» **Work instruction**: Repeat the lines below exactly as written, please, from the line with "后端盖作为液压凿岩机尾部的关键密封件，表面经过耐磨涂层处" to the line with "きるように設定してください。", both lines included, and no others.

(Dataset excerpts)
######

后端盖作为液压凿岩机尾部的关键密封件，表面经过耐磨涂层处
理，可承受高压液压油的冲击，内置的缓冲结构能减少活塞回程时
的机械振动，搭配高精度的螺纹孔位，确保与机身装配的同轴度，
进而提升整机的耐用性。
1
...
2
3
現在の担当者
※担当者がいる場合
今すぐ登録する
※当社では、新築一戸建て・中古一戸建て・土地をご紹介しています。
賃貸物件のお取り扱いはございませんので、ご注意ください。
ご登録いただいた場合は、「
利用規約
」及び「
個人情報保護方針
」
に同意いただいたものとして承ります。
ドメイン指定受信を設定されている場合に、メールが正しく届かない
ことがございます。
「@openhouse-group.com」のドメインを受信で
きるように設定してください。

######

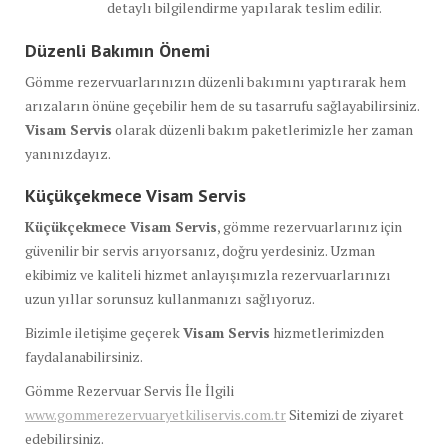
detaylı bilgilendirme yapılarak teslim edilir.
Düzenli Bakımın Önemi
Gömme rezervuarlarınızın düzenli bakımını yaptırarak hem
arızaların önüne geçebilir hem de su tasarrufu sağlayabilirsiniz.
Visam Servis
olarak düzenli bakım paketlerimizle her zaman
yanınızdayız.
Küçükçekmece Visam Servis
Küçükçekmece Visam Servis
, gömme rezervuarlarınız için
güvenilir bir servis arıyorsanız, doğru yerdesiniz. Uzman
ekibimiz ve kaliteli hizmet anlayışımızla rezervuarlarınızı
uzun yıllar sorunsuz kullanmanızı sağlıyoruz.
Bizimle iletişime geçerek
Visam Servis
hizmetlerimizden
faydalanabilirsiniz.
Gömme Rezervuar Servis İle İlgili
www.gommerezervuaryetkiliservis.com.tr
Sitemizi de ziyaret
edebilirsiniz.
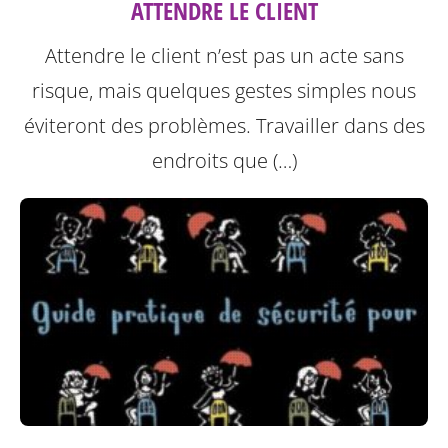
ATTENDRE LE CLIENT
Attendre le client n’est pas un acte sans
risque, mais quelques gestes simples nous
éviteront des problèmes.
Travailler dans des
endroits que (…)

######

» **Exercise result**:
后端盖作为液压凿岩机尾部的关键密封件，表面经过耐磨涂层处
理，可承受高压液压油的冲击，内置的缓冲结构能减少活塞回程时
的机械振动，搭配高精度的螺纹孔位，确保与机身装配的同轴度，
进而提升整机的耐用性。
1
...
2
3
現在の担当者
※担当者がいる場合
今すぐ登録する
※当社では、新築一戸建て・中古一戸建て・土地をご紹介しています。
賃貸物件のお取り扱いはございませんので、ご注意ください。
ご登録いただいた場合は、「
利用規約
」及び「
個人情報保護方針
」
に同意いただいたものとして承ります。
ドメイン指定受信を設定されている場合に、メールが正しく届かない
ことがございます。
「@openhouse-group.com」のドメインを受信で
きるように設定してください。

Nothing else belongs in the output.